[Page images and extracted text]
=-=-=-=-=

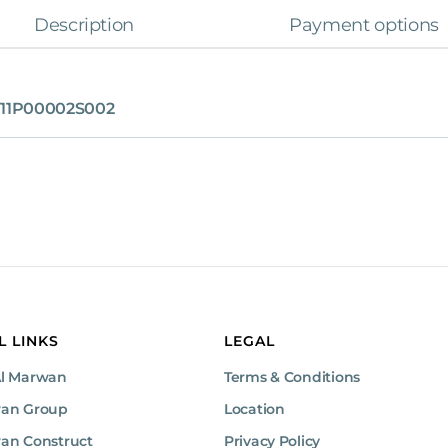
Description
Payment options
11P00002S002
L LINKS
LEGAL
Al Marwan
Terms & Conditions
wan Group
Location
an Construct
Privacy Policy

=-=-=-=-=

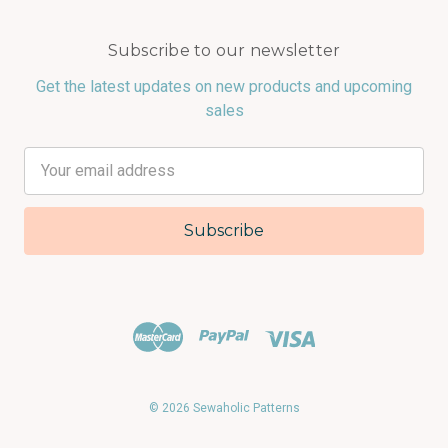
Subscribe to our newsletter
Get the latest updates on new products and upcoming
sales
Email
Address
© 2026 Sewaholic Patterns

=-=-=-=-=

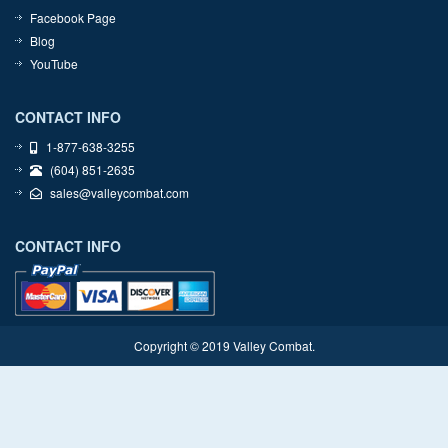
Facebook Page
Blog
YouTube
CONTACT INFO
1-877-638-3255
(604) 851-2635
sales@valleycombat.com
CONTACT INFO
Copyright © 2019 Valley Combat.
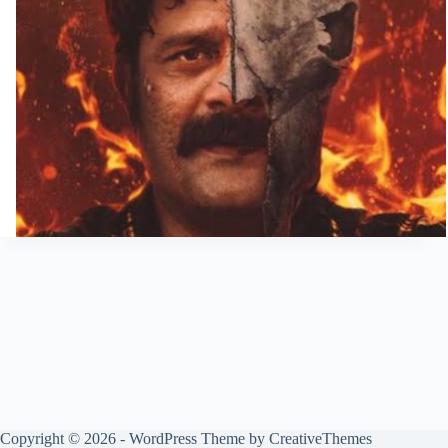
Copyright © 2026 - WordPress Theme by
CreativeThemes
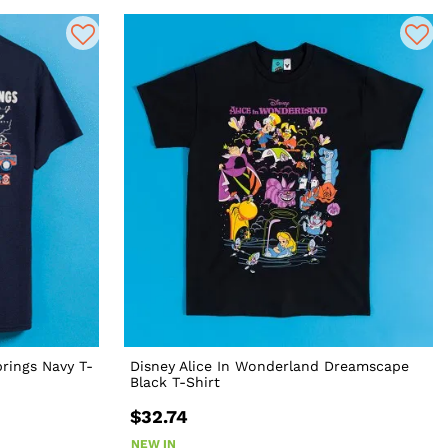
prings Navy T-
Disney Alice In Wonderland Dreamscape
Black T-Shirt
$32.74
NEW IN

=-=-=-=-=

THE PROBLEM:
Using the data above, repeat exactly the lines that begin at the line with "Description" and end at the line with "Privacy Policy", both ends included.

PROBLEM SOLUTION:
Description
Payment options
11P00002S002
L LINKS
LEGAL
Al Marwan
Terms & Conditions
wan Group
Location
an Construct
Privacy Policy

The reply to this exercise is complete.